(Supplied records)
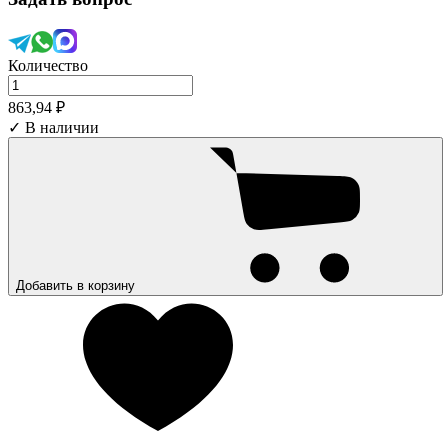
Количество
863,94 ₽
✓ В наличии
Добавить в корзину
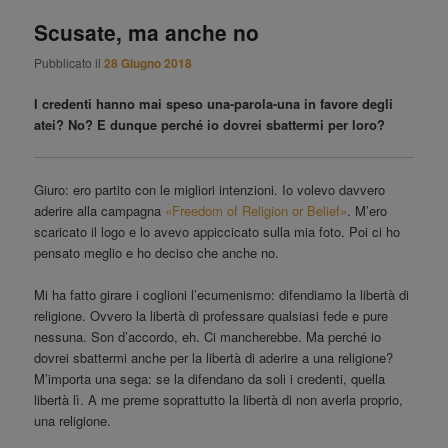
principale
Scusate, ma anche no
Pubblicato il
28 Giugno 2018
I credenti hanno mai speso una-parola-una in favore degli
atei? No? E dunque perché io dovrei sbattermi per loro?
Giuro: ero partito con le migliori intenzioni. Io volevo davvero
aderire alla campagna
«Freedom of Religion or Belief»
. M’ero
scaricato il logo e lo avevo appiccicato sulla mia foto. Poi ci ho
pensato meglio e ho deciso che anche no.
Mi ha fatto girare i coglioni l’ecumenismo: difendiamo la libertà di
religione. Ovvero la libertà di professare qualsiasi fede e pure
nessuna. Son d’accordo, eh. Ci mancherebbe. Ma perché io
dovrei sbattermi anche per la libertà di aderire a una religione?
M’importa una sega: se la difendano da soli i credenti, quella
libertà lì. A me preme soprattutto la libertà di non averla proprio,
una religione.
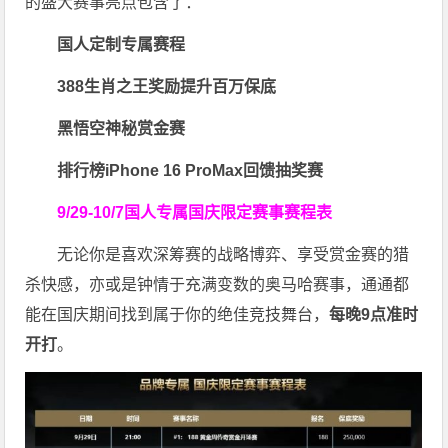
的盛大赛事亮点包含了：
国人定制专属赛程
388生肖之王奖励提升百万保底
黑悟空神秘赏金赛
排行榜iPhone 16 ProMax回馈抽奖赛
9/29-10/7国人专属
国庆限定赛事赛程表
无论你是喜欢深筹赛的战略博弈、享受赏金赛的猎
杀快感，亦或是钟情于充满变数的奥马哈赛事，通通都
能在国庆期间找到属于你的绝佳竞技舞台，
每晚9点准时
开打
。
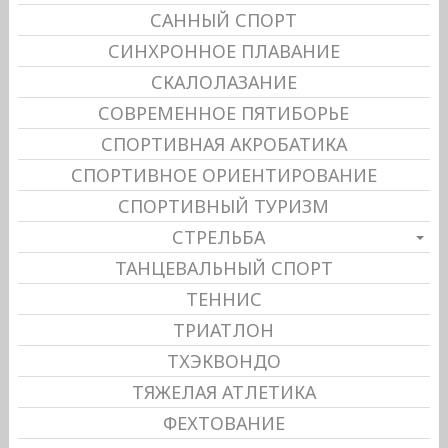
САННЫЙ СПОРТ
СИНХРОННОЕ ПЛАВАНИЕ
СКАЛОЛАЗАНИЕ
СОВРЕМЕННОЕ ПЯТИБОРЬЕ
СПОРТИВНАЯ АКРОБАТИКА
СПОРТИВНОЕ ОРИЕНТИРОВАНИЕ
СПОРТИВНЫЙ ТУРИЗМ
СТРЕЛЬБА
ТАНЦЕВАЛЬНЫЙ СПОРТ
ТЕННИС
ТРИАТЛОН
ТХЭКВОНДО
ТЯЖЕЛАЯ АТЛЕТИКА
ФЕХТОВАНИЕ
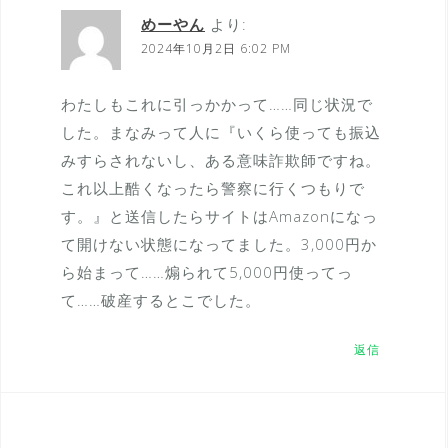
めーやん
より:
2024年10月2日 6:02 PM
わたしもこれに引っかかって……同じ状況で
した。まなみって人に『いくら使っても振込
みすらされないし、ある意味詐欺師ですね。
これ以上酷くなったら警察に行くつもりで
す。』と送信したらサイトはAmazonになっ
て開けない状態になってました。3,000円か
ら始まって……煽られて5,000円使ってっ
て……破産するとこでした。
返信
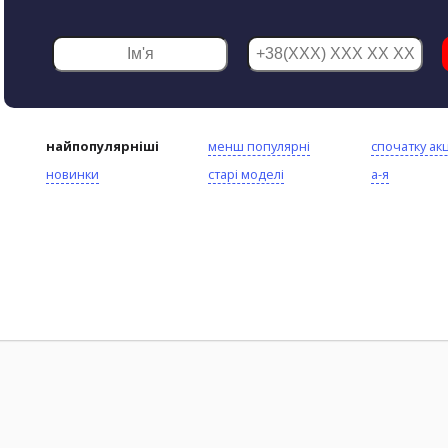
найпопулярніші
менш популярні
спочатку акц
новинки
старі моделі
а-я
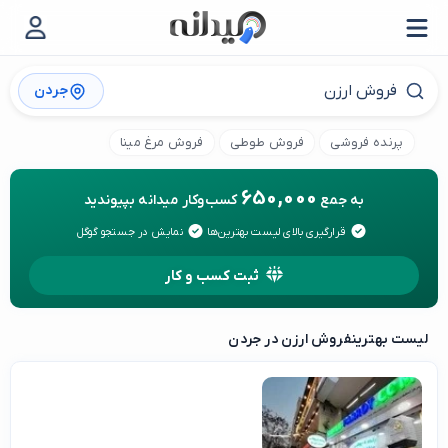
جردن
پرنده فروشی
فروش طوطی
فروش مرغ مینا
650,000
به جمع
کسب‌وکار میدانه بپیوندید
قرارگیری بالای لیست بهترین‌ها
نمایش در جستجو گوگل
ثبت کسب و کار
لیست بهترین
فروش ارزن در جردن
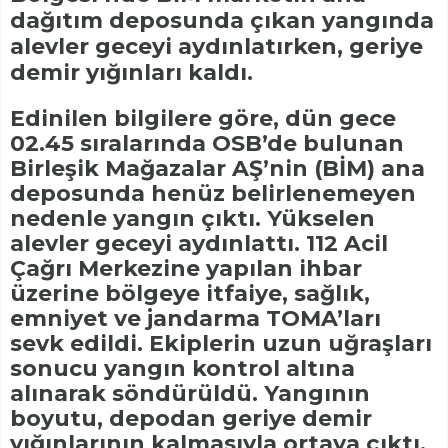
dağıtım deposunda çıkan yangında
alevler geceyi aydınlatırken, geriye
demir yığınları kaldı.
Edinilen bilgilere göre, dün gece
02.45 sıralarında OSB’de bulunan
Birleşik Mağazalar AŞ’nin (BİM) ana
deposunda henüz belirlenemeyen
nedenle yangın çıktı. Yükselen
alevler geceyi aydınlattı. 112 Acil
Çağrı Merkezine yapılan ihbar
üzerine bölgeye itfaiye, sağlık,
emniyet ve jandarma TOMA’ları
sevk edildi. Ekiplerin uzun uğraşları
sonucu yangın kontrol altına
alınarak söndürüldü. Yangının
boyutu, depodan geriye demir
yığınlarının kalmasıyla ortaya çıktı.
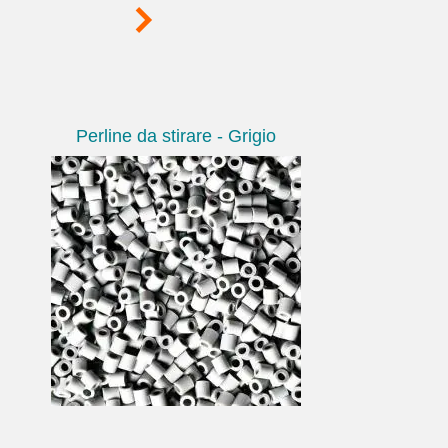
Perline da stirare - Grigio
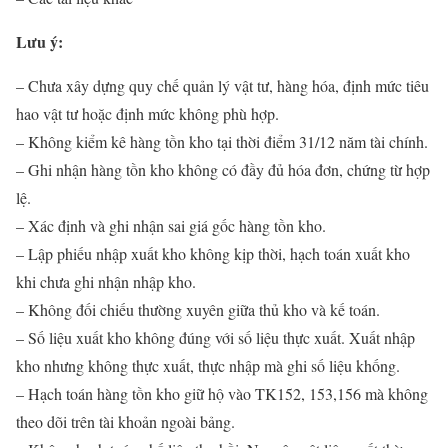
Lưu ý:
– Chưa xây dựng quy chế quản lý vật tư, hàng hóa, định mức tiêu
hao vật tư hoặc định mức không phù hợp.
– Không kiểm kê hàng tồn kho tại thời điểm 31/12 năm tài chính.
– Ghi nhận hàng tồn kho không có đầy đủ hóa đơn, chứng từ hợp
lệ.
– Xác định và ghi nhận sai giá gốc hàng tồn kho.
– Lập phiếu nhập xuất kho không kịp thời, hạch toán xuất kho
khi chưa ghi nhận nhập kho.
– Không đối chiếu thường xuyên giữa thủ kho và kế toán.
– Số liệu xuất kho không đúng với số liệu thực xuất. Xuất nhập
kho nhưng không thực xuất, thực nhập mà ghi số liệu khống.
– Hạch toán hàng tồn kho giữ hộ vào TK152, 153,156 mà không
theo dõi trên tài khoản ngoài bảng.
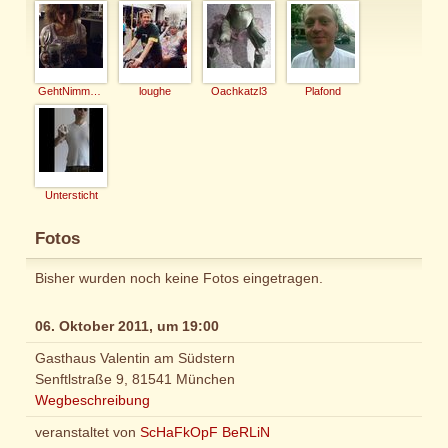
GehtNimmaGenau
loughe
Oachkatzl3
Plafond
Untersticht
Fotos
Bisher wurden noch keine Fotos eingetragen.
06. Oktober 2011, um 19:00
Gasthaus Valentin am Südstern
Senftlstraße 9, 81541 München
Wegbeschreibung
veranstaltet von
ScHaFkOpF BeRLiN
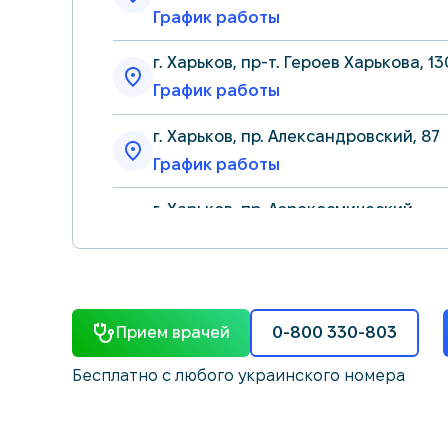
График работы
г. Харьков, пр-т. Героев Харькова, 13
График работы
г. Харьков, пр. Александровский, 87
График работы
г. Харьков, пр. Аэрокосмический
(Гагарина), 50 (1-й подъезд)
График работы
г. Харьков, пр. Людвига Свободы, 35
Прием врачей
0-800 330-803
График работы
Бесплатно с любого украинского номера
г. Харьков, пр. Науки 18/9, каб.8
График работы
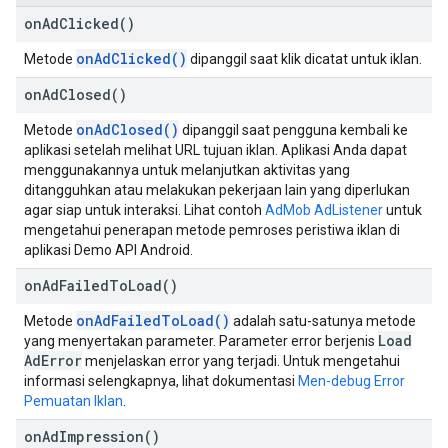
on
Ad
Clicked(
)
onAdClicked()
Metode
dipanggil saat klik dicatat untuk iklan.
on
Ad
Closed(
)
onAdClosed()
Metode
dipanggil saat pengguna kembali ke
aplikasi setelah melihat URL tujuan iklan. Aplikasi Anda dapat
menggunakannya untuk melanjutkan aktivitas yang
ditangguhkan atau melakukan pekerjaan lain yang diperlukan
agar siap untuk interaksi. Lihat contoh
AdMob AdListener
untuk
mengetahui penerapan metode pemroses peristiwa iklan di
aplikasi Demo API Android.
on
Ad
Failed
To
Load(
)
onAdFailedToLoad()
Metode
adalah satu-satunya metode
Load
yang menyertakan parameter. Parameter error berjenis
Ad
Error
menjelaskan error yang terjadi. Untuk mengetahui
informasi selengkapnya, lihat dokumentasi
Men-debug Error
Pemuatan Iklan
.
on
Ad
Impression(
)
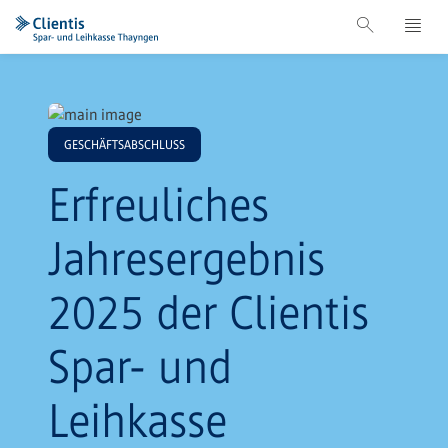
GESCHÄFTSABSCHLUSS
Erfreuliches
Jahresergebnis
2025 der Clientis
Spar- und
Leihkasse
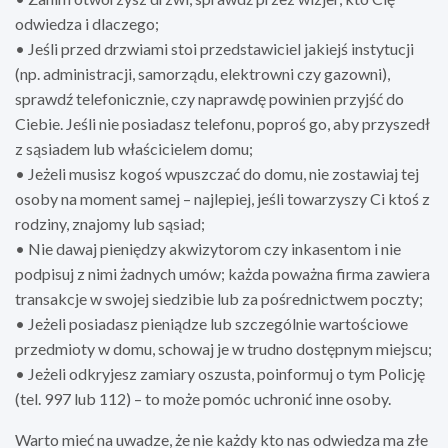
odwiedza i dlaczego;
• Jeśli przed drzwiami stoi przedstawiciel jakiejś instytucji
(np. administracji, samorządu, elektrowni czy gazowni),
sprawdź telefonicznie, czy naprawdę powinien przyjść do
Ciebie. Jeśli nie posiadasz telefonu, poproś go, aby przyszedł
z sąsiadem lub właścicielem domu;
• Jeżeli musisz kogoś wpuszczać do domu, nie zostawiaj tej
osoby na moment samej – najlepiej, jeśli towarzyszy Ci ktoś z
rodziny, znajomy lub sąsiad;
• Nie dawaj pieniędzy akwizytorom czy inkasentom i nie
podpisuj z nimi żadnych umów; każda poważna firma zawiera
transakcje w swojej siedzibie lub za pośrednictwem poczty;
• Jeżeli posiadasz pieniądze lub szczególnie wartościowe
przedmioty w domu, schowaj je w trudno dostępnym miejscu;
• Jeżeli odkryjesz zamiary oszusta, poinformuj o tym Policję
(tel. 997 lub 112) – to może pomóc uchronić inne osoby.
Warto mieć na uwadze, że nie każdy kto nas odwiedza ma złe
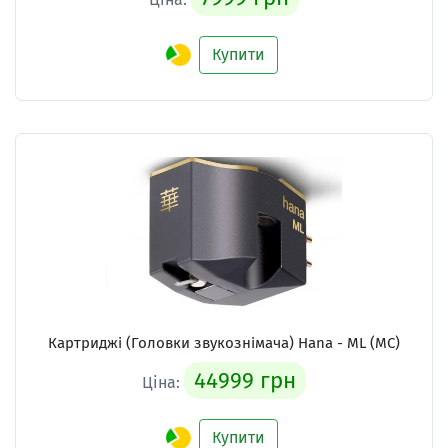
Купити
Картриджі (Головки звукознімача)
Hana - ML (MC)
44999 грн
Ціна:
Купити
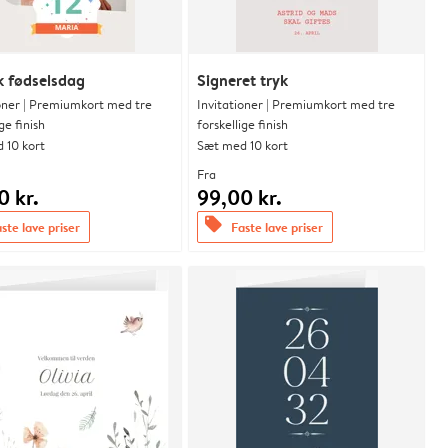
k fødselsdag
Signeret tryk
ioner | Premiumkort med tre
Invitationer | Premiumkort med tre
ge finish
forskellige finish
 10 kort
Sæt med 10 kort
Fra
0 kr.
99,00 kr.
offers
ste lave priser
Faste lave priser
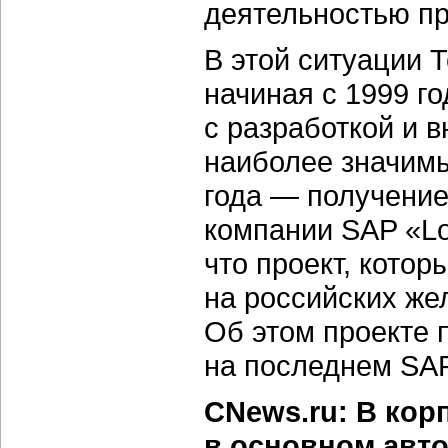
деятельностью пр
В этой ситуации 
начиная с 1999 го
с разработкой и 
наиболее значим
года — получение
компании SAP «Loca
что проект, кото
на российских же
Об этом проекте 
на последнем SAP
CNews.ru: В кор
в основном авт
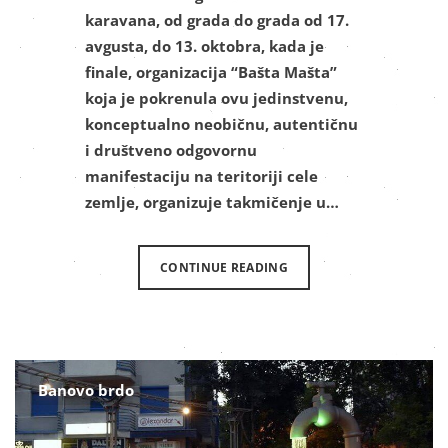
karavana, od grada do grada od 17.
avgusta, do 13. oktobra, kada je
finale, organizacija “Bašta Mašta”
koja je pokrenula ovu jedinstvenu,
konceptualno neobičnu, autentičnu
i društveno odgovornu
manifestaciju na teritoriji cele
zemlje, organizuje takmičenje u…
CONTINUE READING
Banovo brdo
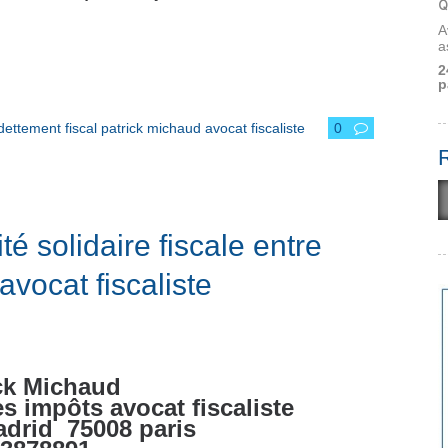
Q
A
a
2
p
ettement fiscal patrick michaud avocat fiscaliste
0
é solidaire fiscale entre
ocat fiscaliste
ck Michaud
s impôts avocat fiscaliste
adrid
75008 paris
(End Supplied records)
Your objective. Return only the stretch above from the line containing "onAdFailedToLoad()" through the line containing "z sąsiadem lub właścicielem domu;", word for word and without pictures.

Completed exercise.
onAdFailedToLoad()
Metode
adalah satu-satunya metode
Load
yang menyertakan parameter. Parameter error berjenis
Ad
Error
menjelaskan error yang terjadi. Untuk mengetahui
informasi selengkapnya, lihat dokumentasi
Men-debug Error
Pemuatan Iklan
.
on
Ad
Impression(
)
GESCHÄFTSABSCHLUSS
Erfreuliches
Jahresergebnis
2025 der Clientis
Spar- und
Leihkasse
odwiedza i dlaczego;
• Jeśli przed drzwiami stoi przedstawiciel jakiejś instytucji
(np. administracji, samorządu, elektrowni czy gazowni),
sprawdź telefonicznie, czy naprawdę powinien przyjść do
Ciebie. Jeśli nie posiadasz telefonu, poproś go, aby przyszedł
z sąsiadem lub właścicielem domu;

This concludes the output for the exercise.